**Problem statement:** Compute how many lines in the records below contain the string "required" and give that number without other output.

**Information given:**
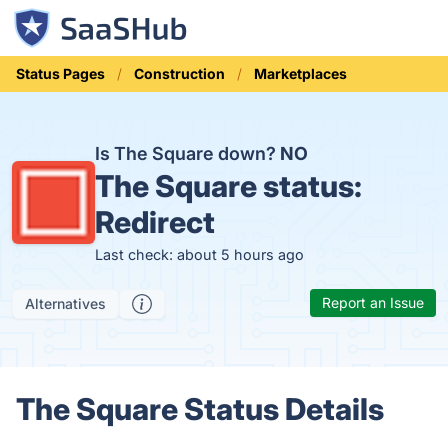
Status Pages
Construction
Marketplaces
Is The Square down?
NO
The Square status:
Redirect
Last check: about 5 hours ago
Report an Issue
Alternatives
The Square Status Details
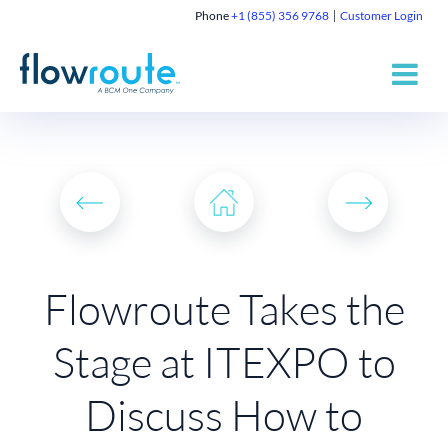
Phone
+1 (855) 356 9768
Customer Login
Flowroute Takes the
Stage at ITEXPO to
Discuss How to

* * *

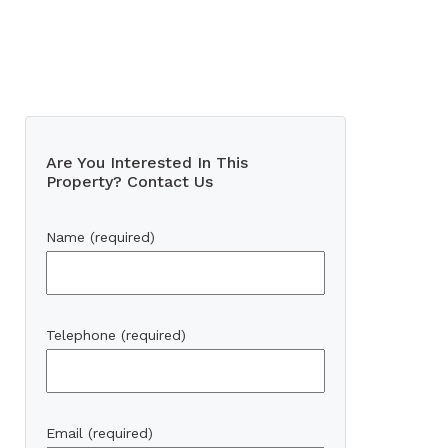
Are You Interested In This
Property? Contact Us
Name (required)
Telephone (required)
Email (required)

**Response for this exercise:** 3